The students we were able to spread the word, and little by little, the others returned, in spite of the lack of electricity at their homes, towns, and of having to drive in total darkness, they were full of courage to serve, continuing their studies and reuniting with their classmates.
Against all predictions and thanks to the courage to serve of the administrative team, faculty and students, we retained 85% of students registered. In other words, out of 212 students registered at the beginning of the fall semester 2017, which was the highest registration in our history, we retained 180!

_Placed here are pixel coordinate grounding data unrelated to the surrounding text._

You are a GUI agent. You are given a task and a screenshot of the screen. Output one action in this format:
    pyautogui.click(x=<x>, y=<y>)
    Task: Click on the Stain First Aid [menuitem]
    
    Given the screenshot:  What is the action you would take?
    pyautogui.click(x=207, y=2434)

Later, in the face of the bitter reality that we would not have electrical power for months, we acquired two small generators that helped us illuminate the classrooms, but two weeks later they were stolen. That was the crucial moment in the effort to keep operations of the seminary alive. We made the difficult decision to go against all our economic possibilities to buy a 65K generator at a cost of $45,000 that could finally energize the building.
Simultaneously with all these efforts, we provided help to students who had lost everything; some lost their homes, others experienced total isolation in their towns since the water rose over ten feet in the streets, later becoming mud, and single mothers who were in distress with their children amongst many others. God gave us the courage to serve and minister to their lives in a special way.

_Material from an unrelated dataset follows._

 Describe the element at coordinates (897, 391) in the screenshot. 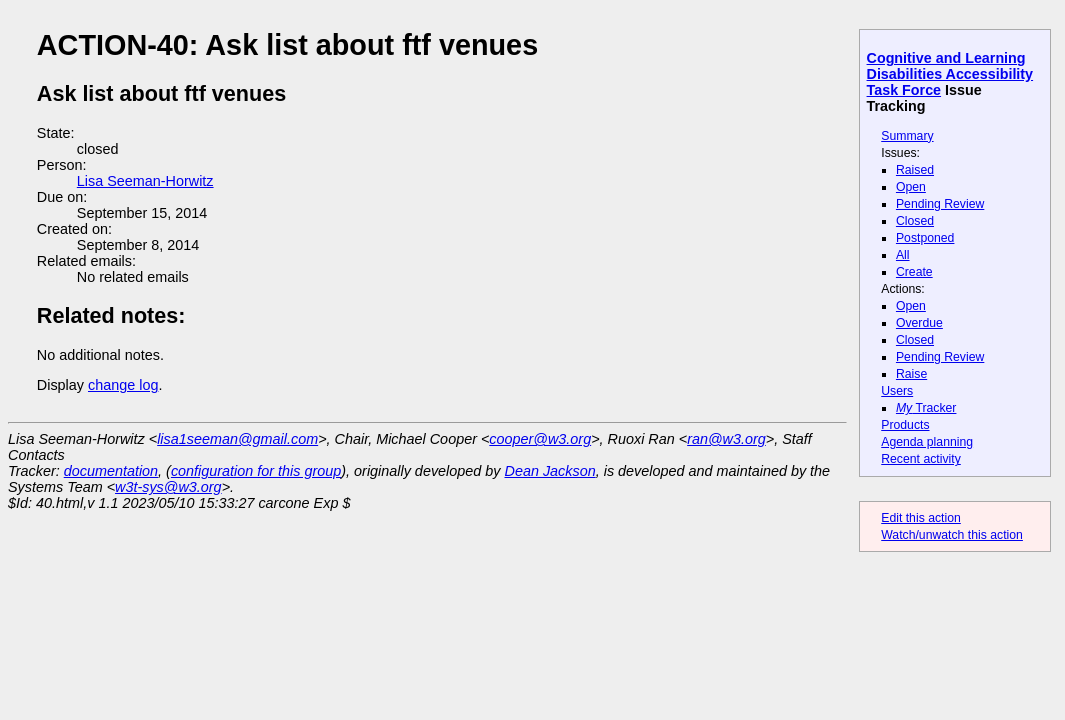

On Saturday, October 28, we were able to visit three families from the Seminary who live in the central mountain range, a trip of about two hours from the Seminary. These families belong to the Mennonite churches in Puerto Rico. The purpose of our visit was to help them clean and restore their land, which included stores and homes that were cruelly impacted by the Hurricane. We brought them financial aid; we worked to remove debris; and we brought water, food, and spiritual and psychological help to their children. Some of the food was provided by students who are members of the Puerto Rico National Guard and supplied packages of canned food. This is more evidence of having the courage to serve.
On December 7, 2017, Seminary students and faculty made an impact in our immediate neighborhood. They distributed water, nonperishable food, personal hygiene items and other kinds of help, such as psychological counseling to the elderly. We distributed food vouchers to more than 146 people (51 children, 90 adults, and 5 elderly people) thanks to a $6,000 gift from the Council of Churches of Puerto Rico.
As a Seminary, we did not want our neighbors to see the students just entering a building to study. We wanted them to know the human side of our students—men and women committed to minister to others with compassion and a great need to serve.
On the other hand, our finances began to decrease dramatically because the students did not have income as the result of the loss or suspension of their jobs. Suddenly, we found ourselves in a very difficult financial situation since the expenses were exorbitant, and there was no income to pay our personnel and maintain our operations.
Again, our faculty demonstrated the great courage in their hearts to serve, expressing their willingness not to be paid their honorariums for teaching. They only wanted to see their students come to the classrooms. But God knew our situation. His hand was manifested through individual donations, also from churches in the United States, The Christian and Missionary Alliance (C&MA) headquarters in Colorado Springs, districts of the C&MA in and outside of Puerto Rico—and we were able to survive.
Nehemiah 2:17-18 reads, “Then I said to them, “You see the bad situation we are in, that Jerusalem is desolate, and its gates burned by fire. Come, let us rebuild the wall of Jerusalem so that we will no longer be a reproach. I told them how the hand of my God had been favorable to me and also about the king’s words which he had spoken to me. Then they said, let us arise and build.”
Just as Nehemiah and his courageous men were full of courage to serve others, we, too, arise and build. To God be the glory!”